Todo empezó con una
humorada de Milton Friedman, en los años iniciales de la década de los setenta
del siglo anterior, el “siglo corto” por antonomasia. Friedman dijo que la
única obligación social de una empresa era conseguir unos beneficios lo más
elevados posible para sus accionistas. La dimensión social de la empresa, la
utilidad de su producción para un colectivo amplio de consumidores, la
generación de empleo en el corto, medio y largo plazo, el reparto proporcionado
de la plusvalía creada, eran música de gaitas gallegas o escocesas en la visión
del pensador de la escuela de Chicago.
Thatcher remachó la
suerte anunciando que la sociedad no existe, solo existen individuos en
competencia permanente entre ellos.
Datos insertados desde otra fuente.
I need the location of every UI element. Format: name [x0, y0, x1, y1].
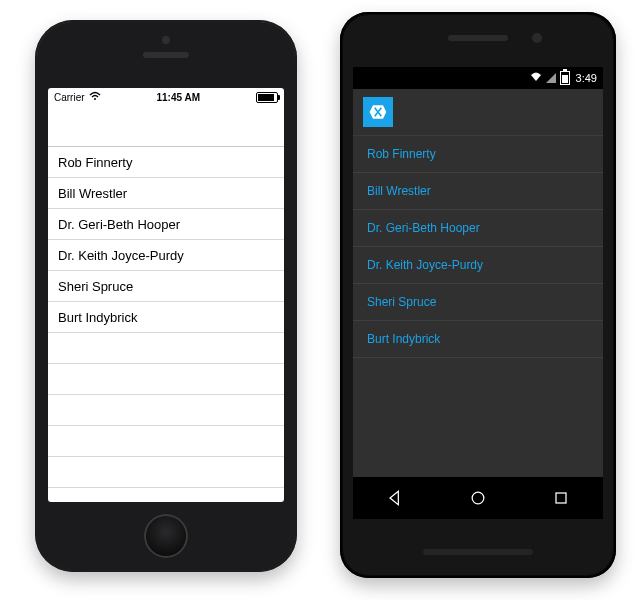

Se desprendió así de golpe de valores intangibles
de tanta tradición y prestigio como la fraternidad, la cooperación, la
solidaridad y la puesta en común de bienes, experiencias y tradiciones. De
pronto, todo un tesoro colectivo inmemorial se convirtió en mercancía, en objeto
de compraventa en el mercado.
Si no existe la
sociedad, no existen derechos sociales. Algunos de tales derechos sociales
figuran en los bronces en los que han sido grabadas para siempre (¿para
siempre?) las cartas universales de los derechos y libertades; en consecuencia,
se ha producido un laborioso acarreo del concepto de “derecho social”, desde su
formulación inicial a otra definición vicaria, según la cual lo que era un
derecho colectivo, por ejemplo el de huelga, concebido como un instrumento para
el reequilibramiento entre dos fuerzas sociales desiguales y enfrentadas, se
convierte en una libertad individual, la de hacer o no huelga, similar a la de
ir o no ir a misa. Es decir, anclada en las creencias y las opciones
ideológicas particulares de cada alma recluida en su almario.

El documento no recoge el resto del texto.